Full game streaming needs at least 2 or 3 Mb/s. An uncompressed GameObject update might be...what... 32 bytes?

Compare your bandwidth usage while playing an hour of a hosted MP game on an authoritative server (i.e. one doing game logic and physics processing) to your bandwidth usage playing an hour of a streaming game. One will consume a lot more than the other.
 

Binabik15

Member
Its hard to tell. Comming gen will be interesting. This gen we had
360
Easy dev tools
Better GPU
Easier architechture
HDD not included (problem for some games as we have seen)

PS3
Slow dev tools/devs making their own
Better CPU
Harder to code for
Blu-Ray
Included HDD

Comming gen they have the same CPU and same ammount of RAM, PS4 just has flat-out faster RAM and a higher specced GPU + compute
Both have audio/video engines.

I don't see sauce and Oregano on your list, therefore you're not showing the whole picture!

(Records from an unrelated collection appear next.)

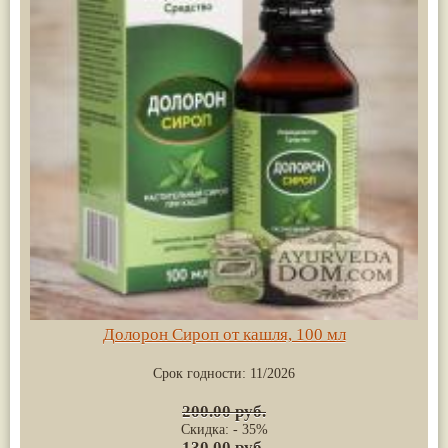
Долорон Сироп от кашля, 100 мл
Срок годности:
11/2026
200.00 руб.
Скидка: - 35%
130.00 руб.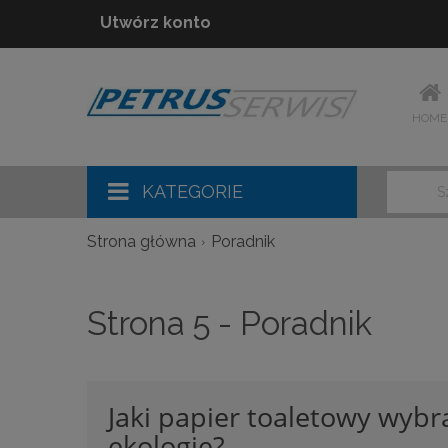
Utwórz konto
HOME
KATEGORIE
Strona główna
Poradnik
Strona 5 - Poradnik
Jaki papier toaletowy wybr
ekologię?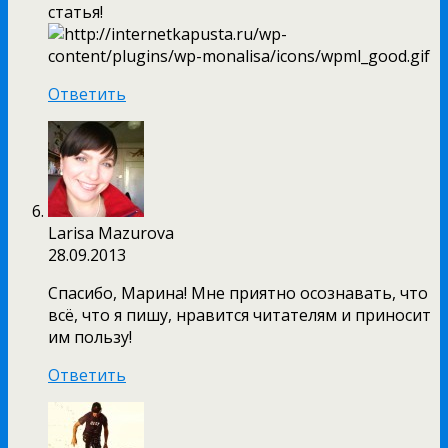
статья!
Ответить
Larisa Mazurova
28.09.2013
Спасибо, Марина! Мне приятно осознавать, что
всё, что я пишу, нравится читателям и приносит
им пользу!
Ответить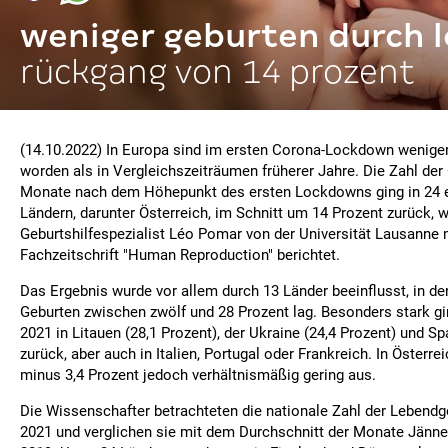
weniger geburten durch 
rückgang von 14 prozent
(14.10.2022) In Europa sind im ersten Corona-Lockdown wenige
worden als in Vergleichszeiträumen früherer Jahre. Die Zahl der
Monate nach dem Höhepunkt des ersten Lockdowns ging in 24 
Ländern, darunter Österreich, im Schnitt um 14 Prozent zurück, w
Geburtshilfespezialist Léo Pomar von der Universität Lausanne m
Fachzeitschrift "Human Reproduction" berichtet.
Das Ergebnis wurde vor allem durch 13 Länder beeinflusst, in d
Geburten zwischen zwölf und 28 Prozent lag. Besonders stark gi
2021 in Litauen (28,1 Prozent), der Ukraine (24,4 Prozent) und Sp
zurück, aber auch in Italien, Portugal oder Frankreich. In Österre
minus 3,4 Prozent jedoch verhältnismäßig gering aus.
Die Wissenschafter betrachteten die nationale Zahl der Lebend
2021 und verglichen sie mit dem Durchschnitt der Monate Jänne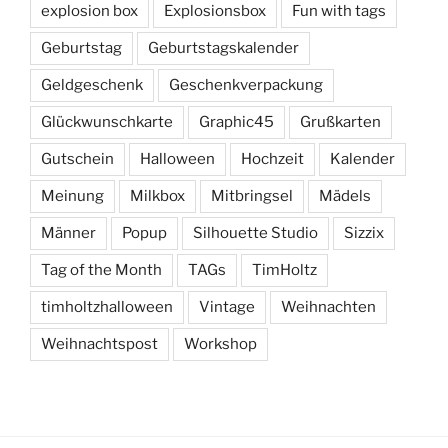
explosion box
Explosionsbox
Fun with tags
Geburtstag
Geburtstagskalender
Geldgeschenk
Geschenkverpackung
Glückwunschkarte
Graphic45
Grußkarten
Gutschein
Halloween
Hochzeit
Kalender
Meinung
Milkbox
Mitbringsel
Mädels
Männer
Popup
Silhouette Studio
Sizzix
Tag of the Month
TAGs
TimHoltz
timholtzhalloween
Vintage
Weihnachten
Weihnachtspost
Workshop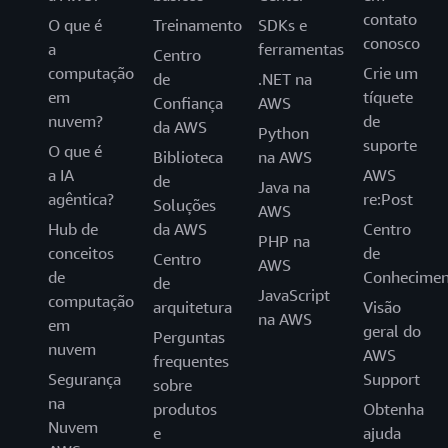
contato
O que é
Treinamento
SDKs e
conosco
a
ferramentas
Centro
computação
Crie um
de
.NET na
em
tíquete
Confiança
AWS
nuvem?
de
da AWS
Python
suporte
O que é
Biblioteca
na AWS
a IA
AWS
de
Java na
agêntica?
re:Post
Soluções
AWS
Hub de
da AWS
Centro
PHP na
conceitos
de
Centro
AWS
de
Conhecimen
de
JavaScript
computação
arquitetura
Visão
na AWS
em
geral do
Perguntas
nuvem
AWS
frequentes
Segurança
Support
sobre
na
produtos
Obtenha
Nuvem
e
ajuda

Nah. The post scriptum was making fun of insiders downplaying PS4/uptalking Durango based on a lack of understanding/bribes/fanboy loyalism or whatever.

The same people who claimed performance would be a wash said that PS4 wasn't inspiring developer confidence and that devs loved Durango and how easy it is to work with. Even that many devs didn't even have PS4 kits because Sony was so far behind.

I guess once it's all out someone will do a compilation for the more famous "insiders"/journalists (*cough* aegis *cough*) and their unbiased rumours.